Starting the game today was Jake Arrieta, who allowed one run in six innings pitched. He was far from perfect, but he was good enough to shut down the Nats offense. He allowed one base runner in each of the first two innings, then the Nationals scored their only run in the third.
Arrieta put the first two runners of the inning on base via a double and a hit by pitch, but then Bryce Harper grounded into a double play and it looked like he might get out of the inning unscathed. But Ryan Zimmerman came to the plate and lined a single to left field, knocking in Jhonatan Solano. Arrieta struck out Adam LaRoche to end the inning.
The Nationals went down 1-2-3 in the fourth and fifth innings, then Arrieta found himself in little more trouble in the sixth inning. Harper led off with a bouncing single up the middle that just got past Brian Roberts. Harper was hustling all the way and turned was would have been a routine single into a double. Adam Jones fielded the ball quickly at second and threw it in to second base just a second too late. It was a pretty impressive play from Harper. After Zimmerman struck out, Arrieta fell behind on LaRoche and ended up intentionally walking him to put two runners on with just one out. But Arrieta retired the next two via strike out and pop up.
That ended Arrieta's day, and while he pitched well, it looked like he was going to end up being the hard luck loser. The Orioles had yet to score on the day, a scene O's fans have been getting used to.
Nats starter Ross Detwiler held the Orioles in check over his five innings pitched. He retired the side in order in the first two innings, and worked around a one-out single from Steve Tolleson in the third. But unfortunately in the fourth and fifth innings, the Orioles looked like they might rally only to fall short.
Singles from J.J. Hardy and Matt Wieters put two runners on with one out in the fourth, then after Mark Reynolds struck out, Steve Pearce walked to load the bases. But DH Ronny Paulino flew out to end the inning. In the fifth, a one-out single from Robert Andino followed by a walk to Roberts again put two runners on, but the Orioles couldn't capitalize. It was really starting to look like it would be a 1-0 loss.
Once the game went to the bullpens, both teams continued to put up zeroes. But finally, finally, in the 8th inning, the Orioles got on the board. I happened to be listening to this game on the radio as I sat in gridlock traffic, waiting for an on-fire RV to get hauled off of the Delaware Memorial Bridge, and when Adam Jones led off with a single I complained, "That's nice, Adam. You really needed to hit a homer. No one is going to knock you in!" In my defense, traffic makes me really cranky.

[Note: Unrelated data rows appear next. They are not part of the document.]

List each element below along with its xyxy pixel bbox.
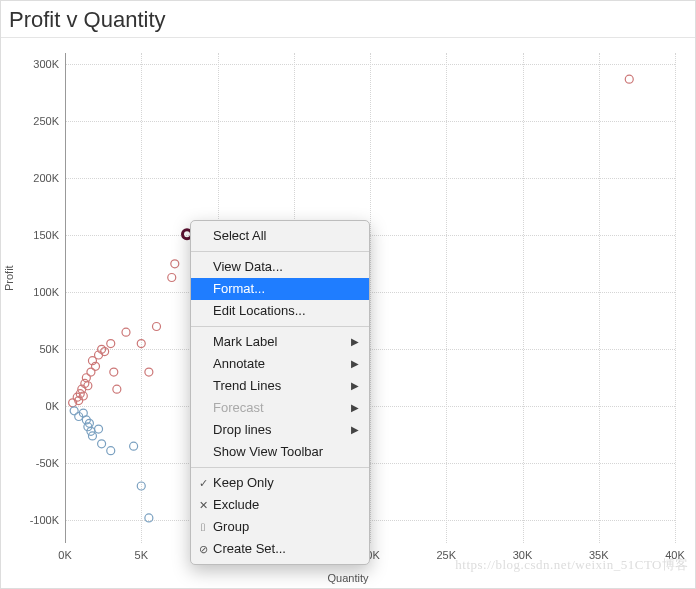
svg-point-16 bbox=[110, 368, 118, 376]
set-icon: ⊘ bbox=[196, 540, 210, 558]
y-tick: 300K bbox=[11, 58, 59, 70]
svg-point-35 bbox=[107, 447, 115, 455]
context-menu: Select All View Data... Format... Edit L… bbox=[190, 220, 370, 565]
y-tick: -100K bbox=[11, 514, 59, 526]
svg-point-20 bbox=[145, 368, 153, 376]
check-icon: ✓ bbox=[196, 474, 210, 492]
menu-edit-locations[interactable]: Edit Locations... bbox=[191, 300, 369, 322]
x-axis-label: Quantity bbox=[328, 572, 369, 584]
svg-point-33 bbox=[95, 425, 103, 433]
svg-point-37 bbox=[137, 482, 145, 490]
svg-point-24 bbox=[625, 75, 633, 83]
svg-point-21 bbox=[153, 322, 161, 330]
svg-point-36 bbox=[130, 442, 138, 450]
menu-format[interactable]: Format... bbox=[191, 278, 369, 300]
submenu-arrow-icon: ▶ bbox=[351, 377, 359, 395]
menu-annotate[interactable]: Annotate▶ bbox=[191, 353, 369, 375]
x-tick: 0K bbox=[58, 549, 71, 561]
menu-drop-lines[interactable]: Drop lines▶ bbox=[191, 419, 369, 441]
menu-exclude[interactable]: ✕Exclude bbox=[191, 494, 369, 516]
menu-keep-only[interactable]: ✓Keep Only bbox=[191, 472, 369, 494]
menu-select-all[interactable]: Select All bbox=[191, 225, 369, 247]
menu-show-toolbar[interactable]: Show View Toolbar bbox=[191, 441, 369, 463]
y-tick: 250K bbox=[11, 115, 59, 127]
y-tick: 200K bbox=[11, 172, 59, 184]
y-tick: -50K bbox=[11, 457, 59, 469]
y-tick: 150K bbox=[11, 229, 59, 241]
menu-trend-lines[interactable]: Trend Lines▶ bbox=[191, 375, 369, 397]
svg-point-32 bbox=[88, 432, 96, 440]
scatter-points bbox=[65, 53, 675, 543]
y-tick: 0K bbox=[11, 400, 59, 412]
menu-group[interactable]: 𖣯Group bbox=[191, 516, 369, 538]
y-tick: 50K bbox=[11, 343, 59, 355]
submenu-arrow-icon: ▶ bbox=[351, 421, 359, 439]
page-title: Profit v Quantity bbox=[1, 1, 695, 38]
svg-point-15 bbox=[107, 340, 115, 348]
menu-view-data[interactable]: View Data... bbox=[191, 256, 369, 278]
menu-forecast: Forecast▶ bbox=[191, 397, 369, 419]
svg-point-34 bbox=[98, 440, 106, 448]
submenu-arrow-icon: ▶ bbox=[351, 355, 359, 373]
x-tick: 25K bbox=[436, 549, 456, 561]
svg-point-38 bbox=[145, 514, 153, 522]
svg-point-19 bbox=[137, 340, 145, 348]
svg-point-23 bbox=[171, 260, 179, 268]
svg-point-25 bbox=[70, 407, 78, 415]
submenu-arrow-icon: ▶ bbox=[351, 333, 359, 351]
menu-create-set[interactable]: ⊘Create Set... bbox=[191, 538, 369, 560]
svg-point-18 bbox=[122, 328, 130, 336]
submenu-arrow-icon: ▶ bbox=[351, 399, 359, 417]
exclude-icon: ✕ bbox=[196, 496, 210, 514]
chart-plot-area[interactable] bbox=[65, 53, 675, 543]
x-tick: 5K bbox=[135, 549, 148, 561]
svg-point-17 bbox=[113, 385, 121, 393]
watermark-text: https://blog.csdn.net/weixin_51CTO博客 bbox=[455, 556, 689, 574]
svg-point-7 bbox=[82, 374, 90, 382]
menu-mark-label[interactable]: Mark Label▶ bbox=[191, 331, 369, 353]
y-tick: 100K bbox=[11, 286, 59, 298]
group-icon: 𖣯 bbox=[196, 518, 210, 536]
svg-point-22 bbox=[168, 273, 176, 281]
svg-point-9 bbox=[87, 368, 95, 376]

Thankfully, Wieters didn't punish me for my lack of faith. Hitting from the right side, he launched a home run that landed in the Orioles bullpen. The relievers leaped into the air, trying to make the catch. The victor was side-armer Darren O'day. Yay! That gave the Orioles a 2-1 lead, although unfortunately they couldn't add to it.

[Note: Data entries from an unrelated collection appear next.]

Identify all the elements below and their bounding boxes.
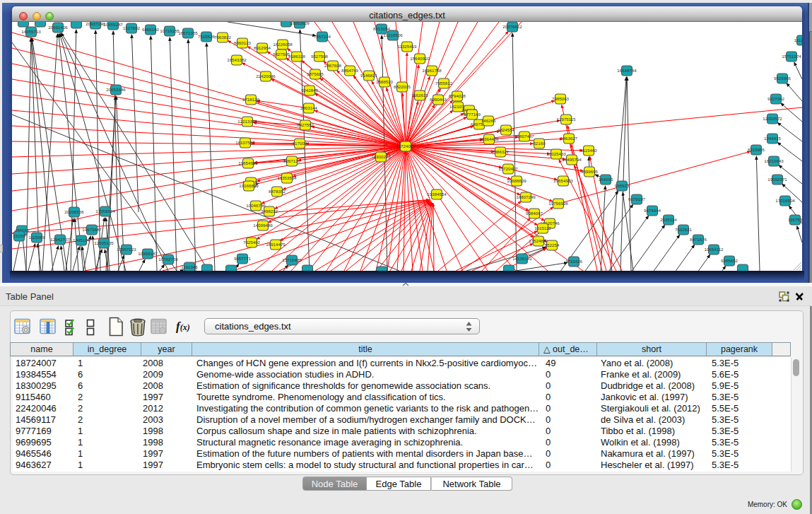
svg-text:10046786: 10046786 [246,203,266,208]
svg-text:7625402: 7625402 [243,240,261,245]
svg-text:9245652: 9245652 [721,258,739,263]
svg-text:164095: 164095 [599,177,613,182]
svg-text:1345194: 1345194 [73,238,90,243]
svg-text:9463627: 9463627 [560,136,578,141]
svg-text:20876812: 20876812 [502,24,522,29]
svg-text:2803144: 2803144 [300,105,318,110]
svg-text:20053346: 20053346 [106,87,126,92]
svg-text:1244415: 1244415 [764,136,782,141]
svg-text:2867608: 2867608 [324,63,342,68]
svg-text:1162615: 1162615 [411,93,428,98]
svg-text:9827505: 9827505 [273,52,290,57]
svg-text:10655287: 10655287 [103,22,123,27]
svg-text:20937190: 20937190 [86,22,105,26]
svg-text:19384554: 19384554 [427,192,447,197]
svg-text:8822035: 8822035 [394,84,411,89]
svg-text:8471676: 8471676 [690,237,707,242]
svg-text:12213369: 12213369 [237,119,257,124]
svg-text:20691406: 20691406 [48,25,68,30]
svg-text:16210643: 16210643 [764,158,784,163]
svg-text:9857771: 9857771 [234,256,252,261]
svg-text:19975887: 19975887 [82,227,102,232]
svg-text:9699695: 9699695 [581,169,599,174]
svg-text:3875685: 3875685 [307,71,324,76]
svg-text:17359924: 17359924 [95,209,115,214]
svg-text:15720407: 15720407 [498,166,518,171]
svg-text:12975115: 12975115 [556,117,576,122]
svg-text:14136141: 14136141 [512,256,532,261]
svg-text:18107552: 18107552 [235,140,255,145]
svg-text:12093572: 12093572 [763,116,782,121]
svg-text:15751074: 15751074 [782,54,801,59]
svg-text:19654923: 19654923 [553,178,573,183]
svg-text:8186328: 8186328 [288,54,306,59]
svg-text:9227342: 9227342 [767,96,785,101]
svg-text:938923: 938923 [615,183,630,188]
svg-text:8215955: 8215955 [748,147,765,152]
svg-text:9527508: 9527508 [311,54,329,59]
svg-text:9529966: 9529966 [774,76,792,81]
svg-text:7886322: 7886322 [492,149,510,154]
svg-text:8454749: 8454749 [341,68,359,73]
svg-text:3498222: 3498222 [261,209,278,214]
svg-text:8427552: 8427552 [297,122,314,127]
svg-text:10654112: 10654112 [704,247,724,252]
svg-text:3824554: 3824554 [498,127,515,132]
svg-text:19654923: 19654923 [238,160,258,165]
svg-text:9777169: 9777169 [464,112,481,117]
svg-text:14055713: 14055713 [21,29,41,34]
svg-text:8813054: 8813054 [373,26,391,31]
svg-text:18724007: 18724007 [396,144,416,148]
svg-text:17957223: 17957223 [117,247,136,252]
svg-text:20364436: 20364436 [479,136,499,141]
svg-text:15640910: 15640910 [410,56,430,61]
svg-text:11353594: 11353594 [277,175,297,180]
svg-text:18807249: 18807249 [516,194,536,199]
svg-text:22420046: 22420046 [256,74,276,78]
svg-text:15716485: 15716485 [282,257,302,262]
svg-text:8912954: 8912954 [254,45,271,50]
svg-text:16053809: 16053809 [290,22,310,25]
svg-text:6679197: 6679197 [628,197,646,201]
svg-text:10688609: 10688609 [507,178,526,183]
svg-text:19692971: 19692971 [767,177,787,182]
svg-text:10025433: 10025433 [546,151,566,156]
svg-text:62160: 62160 [533,141,546,146]
svg-text:1115689: 1115689 [28,235,45,240]
svg-text:17016504: 17016504 [775,198,795,203]
svg-text:1615112: 1615112 [534,226,551,230]
svg-text:19166829: 19166829 [239,183,259,188]
svg-text:7857224: 7857224 [314,34,331,39]
svg-text:8990443: 8990443 [430,97,447,102]
svg-text:746266: 746266 [481,118,496,123]
svg-text:9242846: 9242846 [301,88,319,93]
svg-text:16782759: 16782759 [158,257,178,262]
svg-text:817004: 817004 [293,141,307,146]
svg-text:9146821: 9146821 [360,73,378,78]
svg-text:16495794: 16495794 [562,157,582,162]
svg-text:10958187: 10958187 [138,251,158,256]
svg-text:10807487: 10807487 [514,134,534,139]
svg-text:252254: 252254 [545,243,560,247]
svg-text:7632621: 7632621 [675,227,693,232]
svg-text:12505135: 12505135 [94,240,114,245]
svg-text:2935114: 2935114 [660,217,677,222]
svg-text:11325419: 11325419 [397,44,417,49]
svg-text:8660123: 8660123 [234,40,252,45]
svg-text:1733426: 1733426 [565,259,583,264]
svg-text:9084067: 9084067 [526,211,543,216]
svg-text:16671355: 16671355 [178,30,198,35]
svg-text:18300273: 18300273 [371,154,391,159]
svg-text:7955812: 7955812 [435,81,453,86]
svg-text:7515526: 7515526 [198,34,216,39]
svg-text:16961758: 16961758 [422,68,442,73]
svg-text:14099489: 14099489 [253,223,273,228]
svg-text:12942737: 12942737 [50,237,70,242]
svg-text:10719155: 10719155 [160,28,180,33]
svg-text:116753: 116753 [788,217,802,222]
svg-text:18226058: 18226058 [273,42,293,47]
svg-text:6466160: 6466160 [142,27,160,32]
svg-text:19756928: 19756928 [548,201,568,206]
svg-text:1527602: 1527602 [123,25,141,30]
svg-text:9474444: 9474444 [644,208,661,213]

Jim Johnson came in to close the game and he struggled with his command. He went to a 3-1 count to Michael Morse before getting the groundout, then he walked Ian Desmond. But Desmond helped us all out, as he took off for second base with a 1-2 count. JJ threw a change-up that Danny Espinosa swung through for strike three, and Wieters fired down to second base. Hardy applied the tag and the game was over.